Maybe if I start by considering what seems to be the easier case: euthanasia, or assisted suicide. Generally speaking, when we are looking at cases of assisted suicide, it's in a situation in which someone is suffering a great deal, with no prospect of reprieve, and potentially a guaranteed death sentence. The prospect of dying in order to escape such suffering is an attractive option. This is when quality of life enters the picture. If we continue with the metaphor that a single life is like an entire world, then in such cases it can be said that a world is suffering, and a world may be dying. It doesn't seem a difficult thing to say that when such is the case, it is kinder to allow the suffering to cease through death. We are willing to give this mercy to our pets, so why not to ourselves?

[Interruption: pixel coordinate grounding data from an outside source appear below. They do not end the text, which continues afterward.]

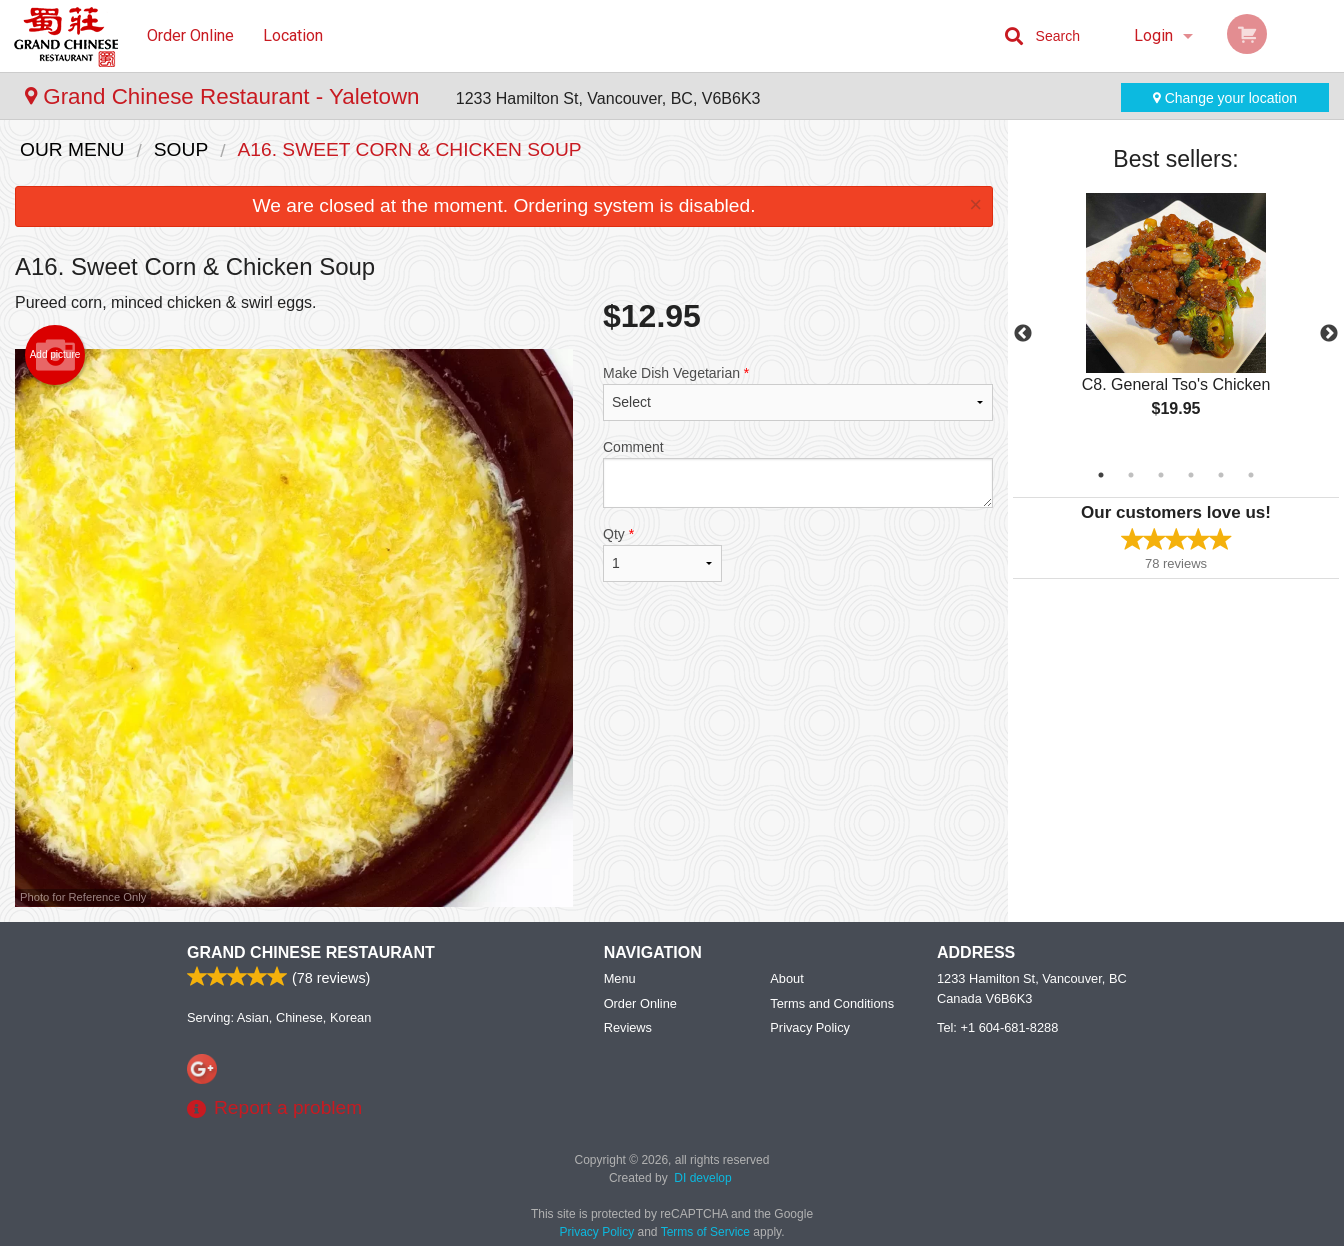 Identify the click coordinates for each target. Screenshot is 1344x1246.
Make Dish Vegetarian (798, 393)
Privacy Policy (810, 1027)
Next (1329, 334)
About (786, 978)
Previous (1023, 334)
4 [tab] (1191, 475)
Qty (662, 554)
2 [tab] (1131, 475)
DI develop (702, 1178)
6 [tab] (1251, 475)
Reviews (628, 1027)
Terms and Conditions (832, 1003)
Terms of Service (705, 1232)
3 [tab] (1161, 475)
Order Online (190, 35)
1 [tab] (1101, 475)
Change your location (1225, 98)
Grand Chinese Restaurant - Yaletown (225, 96)
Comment (798, 473)
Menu (620, 978)
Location (293, 35)
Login (1153, 35)
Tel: (997, 1027)
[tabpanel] (1176, 322)
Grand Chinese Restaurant (311, 952)
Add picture (55, 355)
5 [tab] (1221, 475) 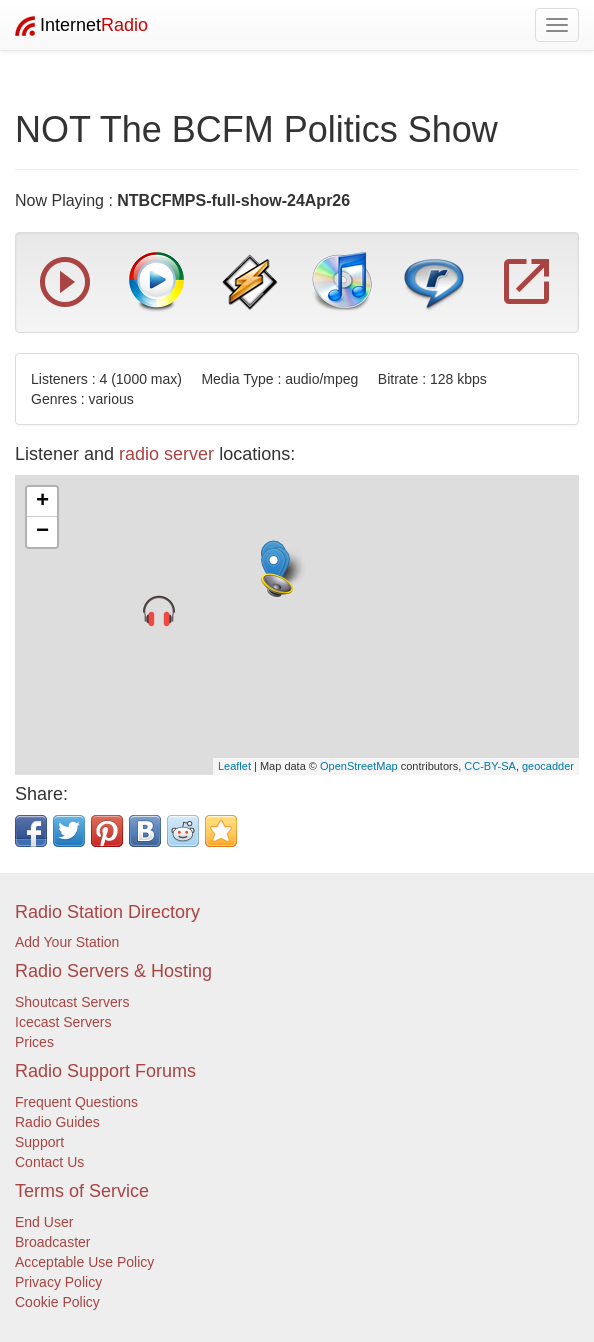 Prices (34, 1042)
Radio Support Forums (105, 1071)
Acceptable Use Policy (84, 1262)
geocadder (548, 766)
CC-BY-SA (490, 766)
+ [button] (42, 502)
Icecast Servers (63, 1022)
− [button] (42, 532)
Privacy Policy (58, 1282)
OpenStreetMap (359, 766)
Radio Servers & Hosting (113, 971)
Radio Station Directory (107, 912)
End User (44, 1222)
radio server (166, 454)
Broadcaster (52, 1242)
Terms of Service (82, 1191)
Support (39, 1142)
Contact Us (49, 1162)
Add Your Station (67, 942)
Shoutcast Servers (72, 1002)
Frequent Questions (76, 1102)
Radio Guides (57, 1122)
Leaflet (234, 766)
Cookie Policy (57, 1302)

But what of times when it is not the case that there is no prospect of reprieve?

Flourishing.

I think when it comes down to it, I'm left with looking at what it means to live, which will hopefully lead to what it means to die.

We exist, in a crucial sense, as our powers (or abilities). To live an ethical life means to become better, more effective, in our power, or effectiveness. When we speak of being good, we're speaking of being effective: good at chess=effective at chess; good person, morally speaking= effective at being a moral person. If we're flourishing, then we're being effective as our individual powers (intellectual, physical, artistic, sexual, etc). Our meaning in life comes from our personal flourishing, and how it impacts and empowers others to flourish.

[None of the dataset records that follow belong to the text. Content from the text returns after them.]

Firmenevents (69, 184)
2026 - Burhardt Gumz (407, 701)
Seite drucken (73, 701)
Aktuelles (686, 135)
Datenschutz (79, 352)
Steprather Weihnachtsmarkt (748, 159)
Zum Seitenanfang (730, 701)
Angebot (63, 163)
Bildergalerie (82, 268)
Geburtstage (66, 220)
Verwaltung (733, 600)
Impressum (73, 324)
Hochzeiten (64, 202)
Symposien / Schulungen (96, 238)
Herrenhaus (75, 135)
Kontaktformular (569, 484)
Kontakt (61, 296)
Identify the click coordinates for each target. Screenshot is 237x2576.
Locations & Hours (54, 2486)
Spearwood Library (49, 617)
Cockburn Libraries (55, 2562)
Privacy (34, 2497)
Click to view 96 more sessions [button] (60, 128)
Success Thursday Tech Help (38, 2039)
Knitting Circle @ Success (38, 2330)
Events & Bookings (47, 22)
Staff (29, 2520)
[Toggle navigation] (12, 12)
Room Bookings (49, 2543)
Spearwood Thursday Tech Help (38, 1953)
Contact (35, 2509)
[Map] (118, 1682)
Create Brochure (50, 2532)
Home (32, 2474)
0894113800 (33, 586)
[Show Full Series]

When we're flourishing, we're striving. We're striving to become better in our strengths, and striving to shore up our weaknesses. We're doing this not just in ourselves, but in others as well, which increases our own power as it's expressed and spread through others. And other's powers are expressed through us, as they help us flourish and become more empowered. An intricate, complex web is formed through these connections with others. Even with deep introspection we may not be able to see the totality of that web (it's probably not even possible).

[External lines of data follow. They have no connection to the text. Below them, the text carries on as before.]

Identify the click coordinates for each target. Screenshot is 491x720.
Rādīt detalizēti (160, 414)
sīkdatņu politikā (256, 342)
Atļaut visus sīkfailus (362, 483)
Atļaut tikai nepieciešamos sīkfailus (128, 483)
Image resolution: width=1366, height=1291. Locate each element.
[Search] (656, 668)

When we live, we impact others. We can't help it, nor should we want to. If we are indeed flourishing as our powers, then it's likely that we are helping others to flourish as well (or so one hopes). So when we die, we stop helping. We lose the ability to empower others to flourish more. We break that web. We can no longer save worlds, or help build worlds. If we do this deliberately, then that loss, that incalculable loss, is on us. So from this, it would appear that suicide is not ethical.

But now I need to reexamine the case for assisted suicide. As I said, cases of assisted suicide happen when there is tremendous suffering without hope of reprieve, and most frequently when there's a clear case of guaranteed death anyway. At times like these, it is easy to see that flourishing may very well be out the window. Things may get to a point where all someone has the strength to do is manage symptoms. Striving to empower oneself and others is out the window. I think then that making the choice to end it all is not only rational, but ethical. That decision, however, must rest with the one who's life is on the line, and no one else.

There is more to examine in this issue I think (I'm not entirely confident in my construction of the individual life equaling an entire world, for instance), but for now, this is where my thinking has led me. So, what do you think?